[726 A.D.]
It was currently asserted that the immediate origin of iconoclasm was due to the caliph Yazid, who had completed the destruction of the Syrian images, and to two Jews, who stimulated Leo the Isaurian to his task. However that may be, Leo published an edict (726 A.D.), prohibiting the worship of images. This was followed by another directing their destruction, and the whitewashing of the walls of churches ornamented with them. Hereupon the clergy and the monks rebelled; the emperor was denounced as a Mohammedan and a Jew. He ordered that a statue of the Saviour in that part of the city called Chalcopratia should be removed, and a riot was the consequence. One of his officers mounted the ladder and struck the idol with an axe upon its face; it was an incident like that enacted centuries before in the temple of Serapis at Alexandria. The sacred image, which had often arrested the course of nature and worked many miracles, was now found to be unable to protect or to avenge its own honour. A rabble of women interfered in its behalf; they threw down the ladder and killed the officer; nor was the riot ended until the troops were called in and a great massacre perpetrated. The monks spread the sedition in all parts of the empire; they even attempted to proclaim a new emperor. Leo was everywhere denounced as a Mohammedan infidel, an enemy of the mother of God; but with inflexible resolution he persisted in his determination as long as he lived.[h]
MILMAN ON ICONOCLASM
Iconoclasm was an attempt by the Eastern emperor to change by his own arbitrary command the religion of his subjects. No religious revolution has ever been successful which has commenced with the government. Such revolutions have ever begun in the middle or lower orders of society, struck on some responsive chord of sympathy in the general feeling, supplied some religious want, stirred some religious energy, and shaken the inert strength of the established faith by some stronger counter emotion.
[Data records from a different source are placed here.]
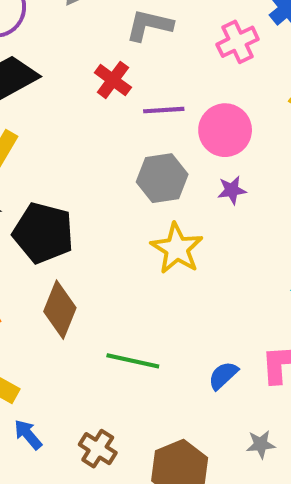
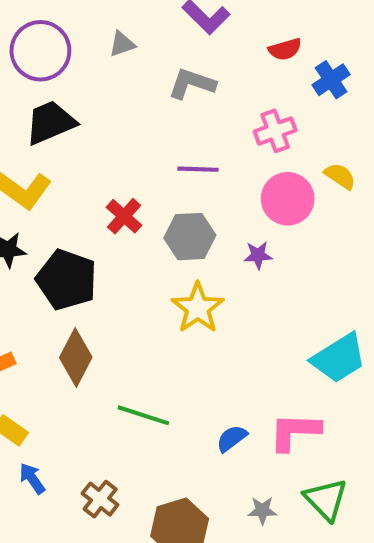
pink cross: (238, 42) -> (275, 131), moved
red cross: (113, 80) -> (124, 216), moved
pink circle: (225, 130) -> (288, 199), moved

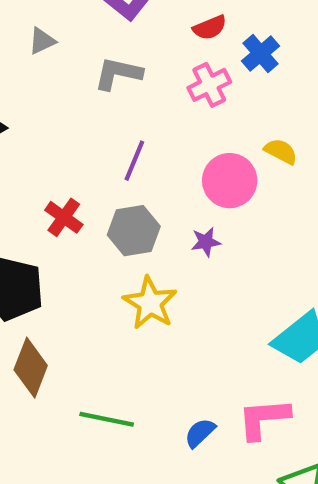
pink cross: (275, 131) -> (209, 85), moved
purple line: (198, 169) -> (134, 161), turned -63

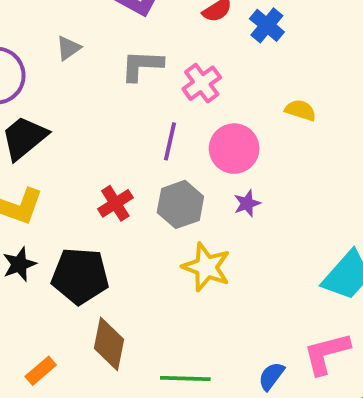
pink cross: (209, 85) -> (202, 83), moved
pink circle: (230, 181) -> (234, 149), moved
red cross: (64, 217) -> (115, 203), turned 32

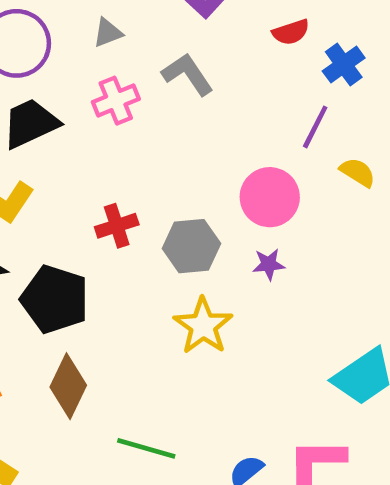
gray L-shape: (142, 65) -> (188, 74), turned 39
pink cross: (202, 83) -> (116, 101), moved
purple line: (170, 141) -> (315, 127), moved

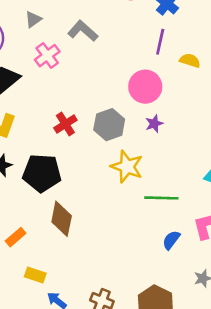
green line: (146, 448) -> (161, 198), moved

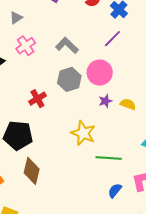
gray L-shape: (83, 31) -> (67, 45), moved
purple line: (160, 42) -> (112, 39), turned 30
yellow semicircle: (190, 61) -> (128, 104), moved
gray hexagon: (109, 125) -> (69, 79), moved

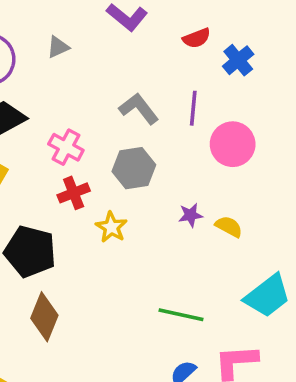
purple line: (112, 39) -> (193, 108), moved, turned -48
pink cross: (26, 46) -> (66, 147), moved, turned -36
pink circle: (100, 73) -> (233, 144), moved
yellow star: (83, 133) -> (111, 227), moved, size x0.7

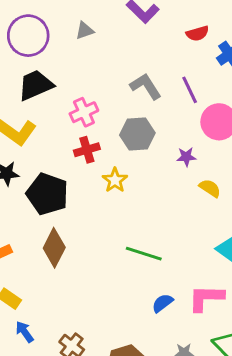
purple line: (193, 108) -> (190, 90), turned -36
pink cross: (66, 147) -> (84, 112), turned 32
purple star: (191, 215) -> (186, 157), moved
green line: (181, 315) -> (144, 254), moved

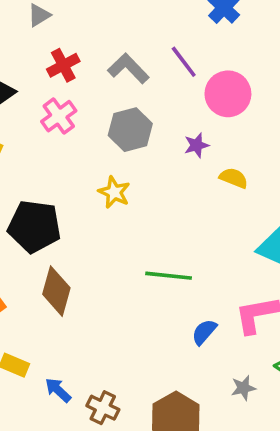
red cross: (87, 150) -> (63, 65), moved
blue arrow: (25, 332) -> (58, 390), moved

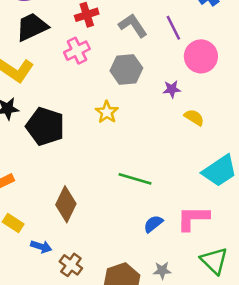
brown diamond: (56, 291) -> (66, 204), moved
gray star: (243, 388) -> (162, 270), moved
blue arrow: (58, 390) -> (41, 247), turned 144

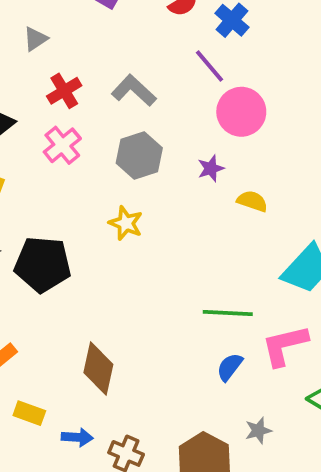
purple line: (173, 28) -> (210, 66), moved
green line: (135, 179) -> (228, 313), moved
Whatever the motives of the emperor Leo the Isaurian (and on this subject, as in all the religious controversies where the writings of the unsuccessful party were carefully suppressed or perished through neglect, authentic history is almost silent), whether he was actuated by a rude aversion to what perhaps can hardly yet be called the fine arts with which Christianity was associating itself, or by a spiritual disdain and impatience of the degrading superstition into which the religion of the Gospel had so long been degenerating, the attempt was as politically unwise and unseasonable as the means employed were despotic and altogether unequal to the end. The time was passed, if it had ever been, when an imperial edict could change, or even much affect, the actual prevailing religion of the empire. For this was no speculative article of belief, no question of high metaphysical theology, but a total change in the universal popular worship, in the spirit and in the essence, if not of the daily ritual, of countless observances and habitual practices of devotion. It swept away from almost all the churches of the empire objects hallowed by devotion, and supposed to be endowed with miraculous agency; objects of hope and fear, of gratitude and immemorial veneration. It not merely invaded the public church, and left its naked walls without any of the old remembrancers of faith and piety; it reached the private sanctuary of prayer. No one could escape the proscription; learned or unlearned, priest or peasant, monk or soldier, clergyman or layman, man, woman, and even child were involved in the strife. Something to which their religious attachments clung, to which their religious passions were wedded, might at any time be forcibly rent away, insulted, trampled under foot; that which had been their pride and delight could only now be furtively visited, and under the fear of detection.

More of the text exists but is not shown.